Is it possible to put a ‘time limit’ on a protocol?  Has this been done in the past, either with protocols or with other agreements (as to distinguish between legal agreements and political agreements)?


Yes, this is possible. In principle, Parties negotiating a treaty text are free to regulate the duration and termination of the treaty under consideration as they wish. It is only when no express rules are included that the residuary provisions of the Vienna Convention on the Law of Treaties (1969) apply. This is true both for regular ‘treaties’ as well as ‘Protocols’. The label ‘Protocol’ merely signals that the instrument is subsidiary to an overarching framework Convention. Otherwise, its legal value is the same as that of the parent instrument.

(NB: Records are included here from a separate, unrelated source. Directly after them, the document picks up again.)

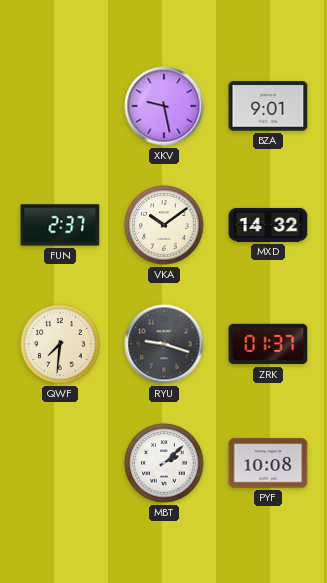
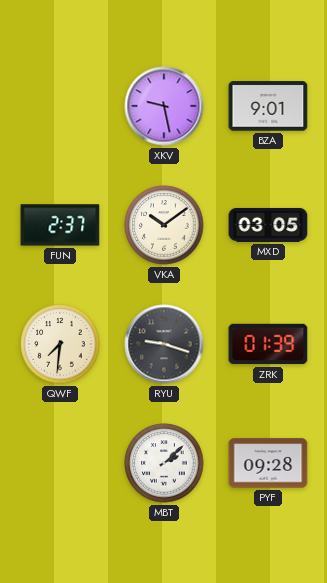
MXD: 14:32 -> 03:05
ZRK: 01:37 -> 01:39
PYF: 10:08 -> 09:28
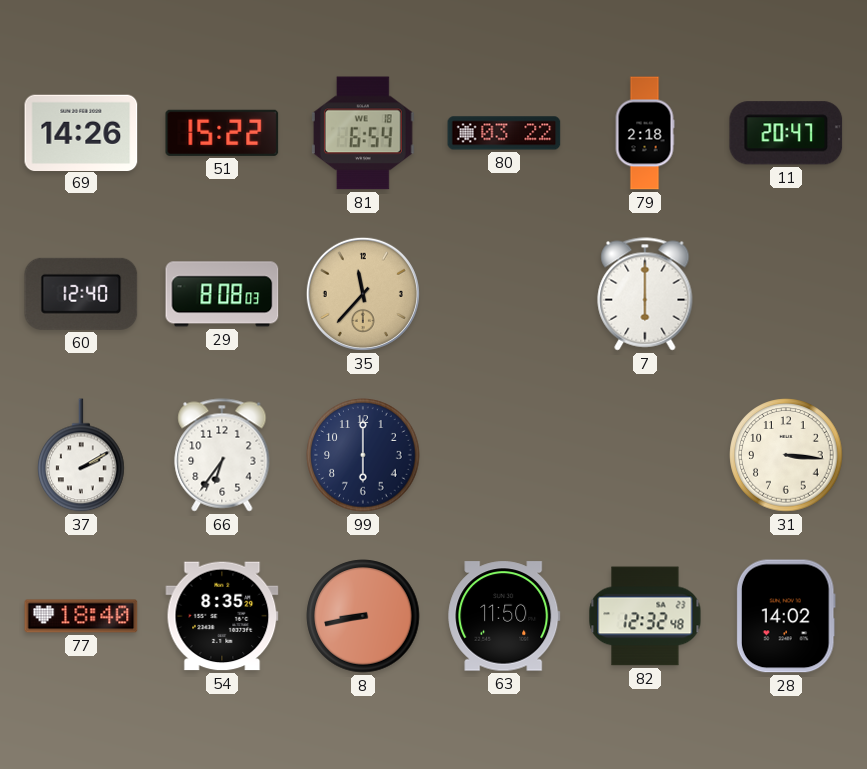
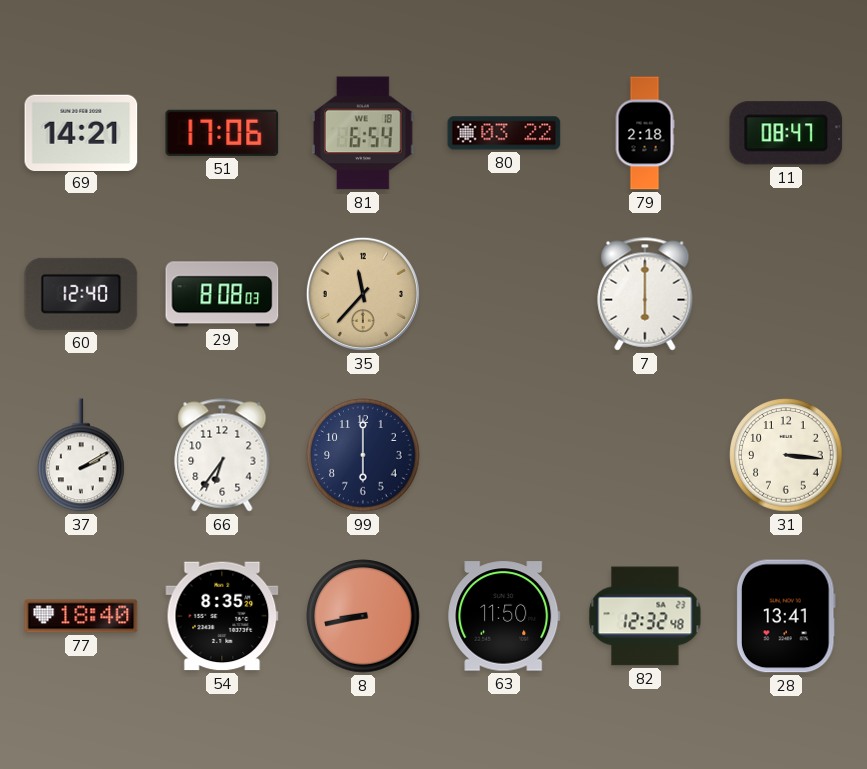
69: 14:26 -> 14:21
51: 15:22 -> 17:06
11: 20:47 -> 08:47
28: 14:02 -> 13:41
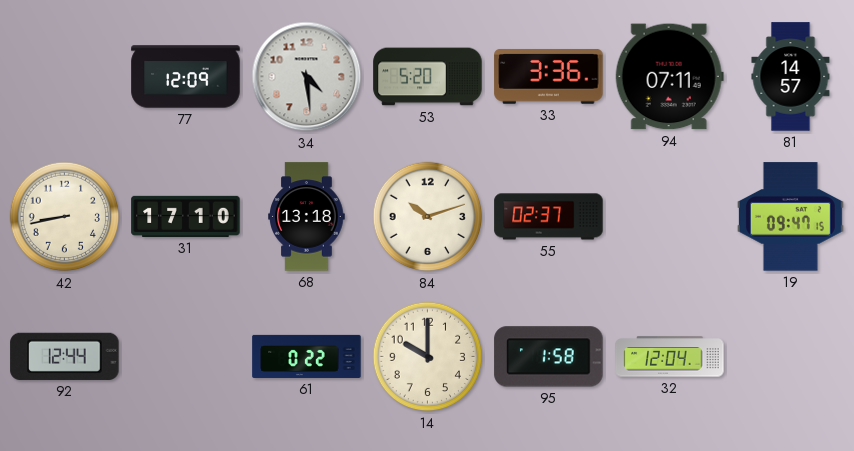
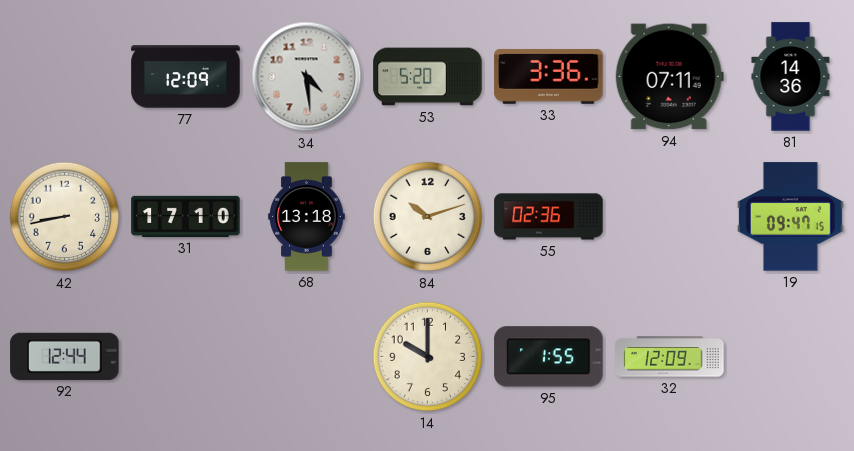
81: 14:57 -> 14:36
55: 02:37 -> 02:36
61: 0:22 -> none
95: 1:58 -> 1:55
32: 12:04 -> 12:09
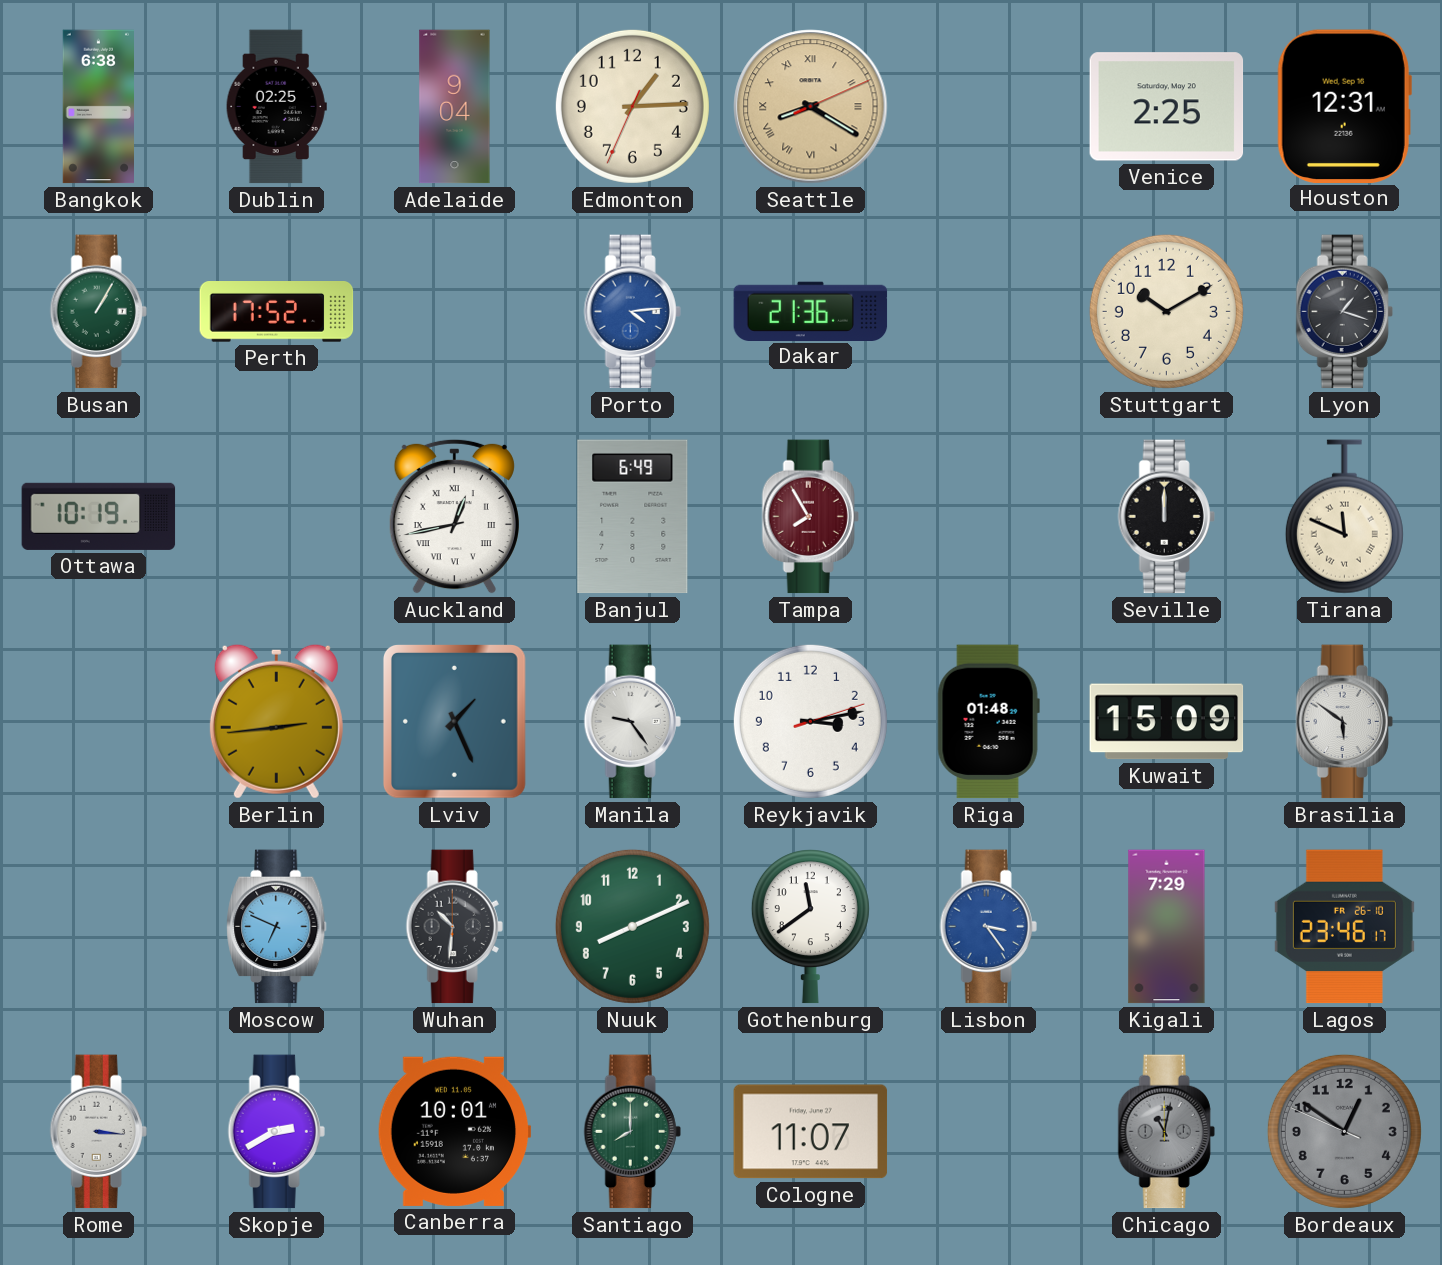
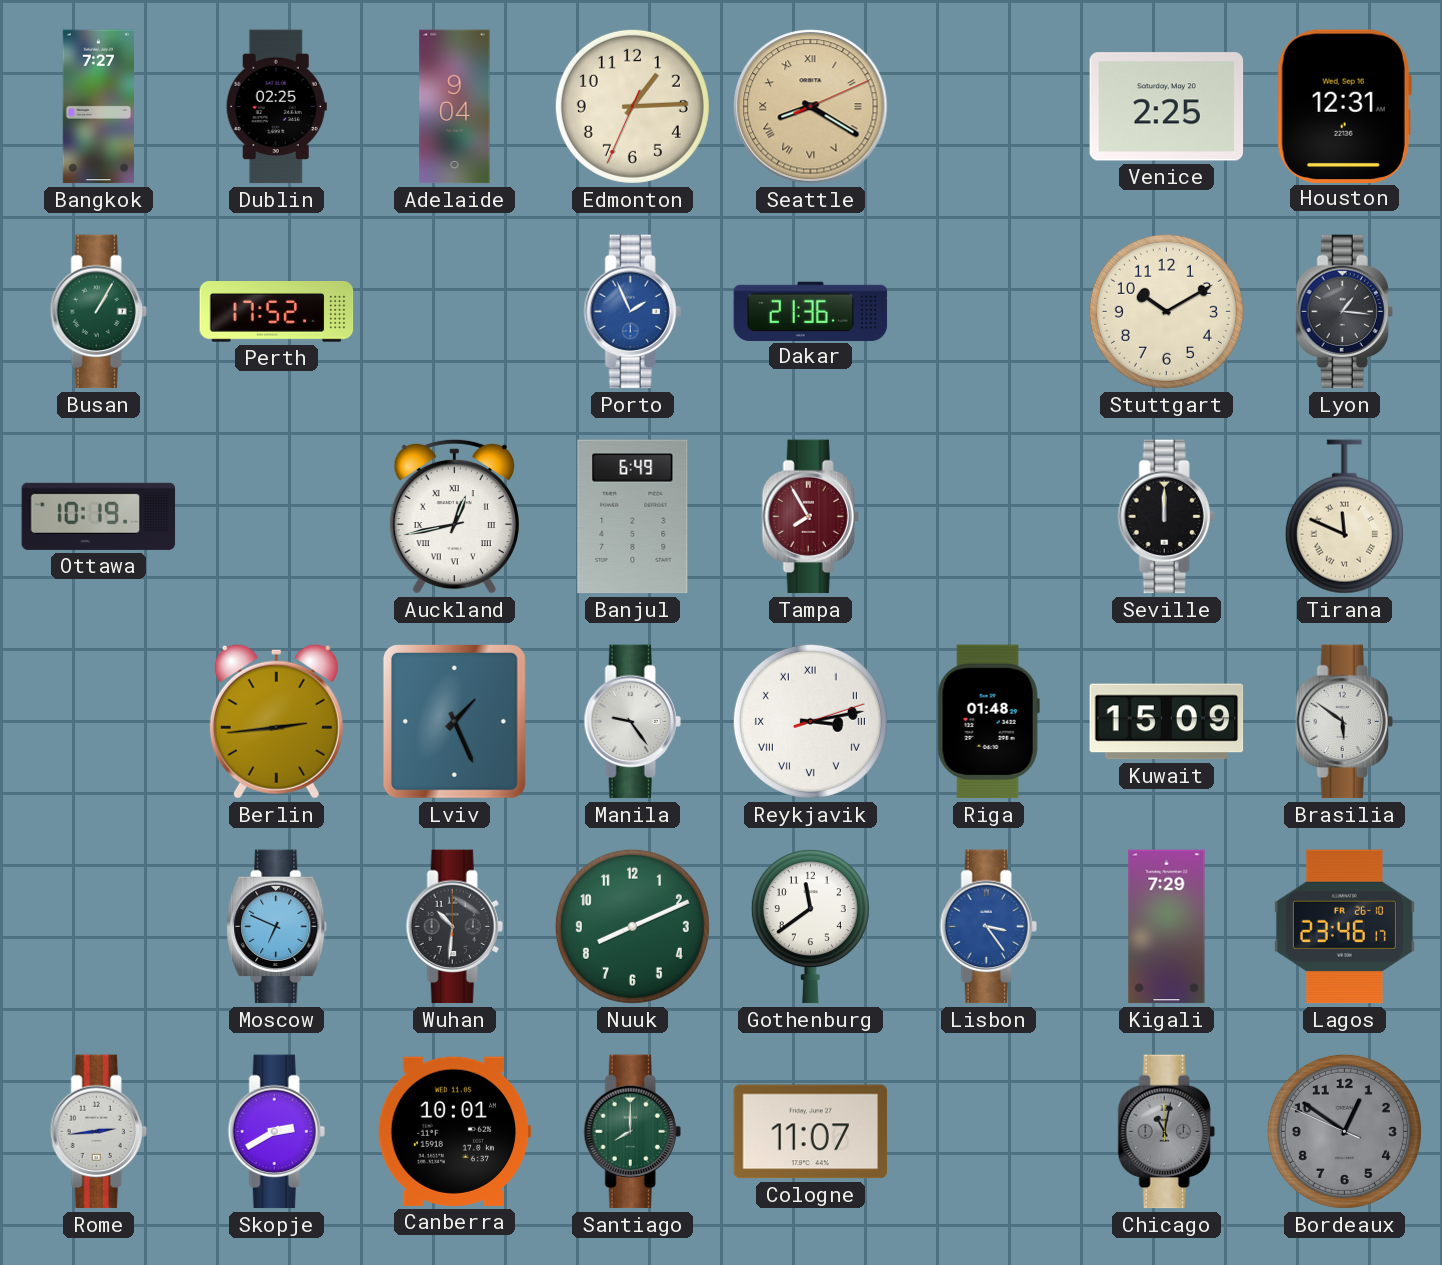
Bangkok: 6:38 -> 7:27
Porto: 4:14 -> 1:56
Lyon: 1:18 -> 1:16
Reykjavik numerals: Arabic -> Roman
Rome: 3:16 -> 2:44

Admittedly, most treaties (including protocols), especially multilateral treaties, are concluded for an indefinite period of time. However, on occasion, Parties agree to have the treaty end after a certain period of time or after a specific event (e.g., the Agreement between Egypt and the UN on the Status of the UN Emergency Force 1957 provided for it to remain in force until the departure of UNEF from Egypt; the UK-USSR Exchange of Notes on Inspection Rights relating to the INF Treaty 1987 was entered into for 13 years from the entry into force, with no provision for termination or extension).

There is no reason why a Protocol could not be adopted for a limited period of time. It may be observed in this context that in 1957, States included the ‘Protocol for extending the period of validity of the Convention on the Declaration of Death of Missing Persons’ (http://treaties.un.org/doc/Treaties/1957/01/19570122%2008-49%20AM/Ch_XV_2p.pdf). The Convention was originally concluded for a period of 5 years (from entry into force); the Protocol added a further period of 10 years.

Finally, regarding the comments to this query, it has to be underlined:

  • that in international agreements (named either ‘treaty’, or ‘convention’, or ‘protocol’ etc.), as in private contractual agreements, parties are free to agree on merging such agreements if certain conditions that they fix beforehand are met; and
  • that in order to have a certain (long term) time frame, a protocol (or treaty) is to be preferred over a COP decision – indeed there is a risk that if the legal basis for the COP decision disappears, the COP decision would cease to have legal effect.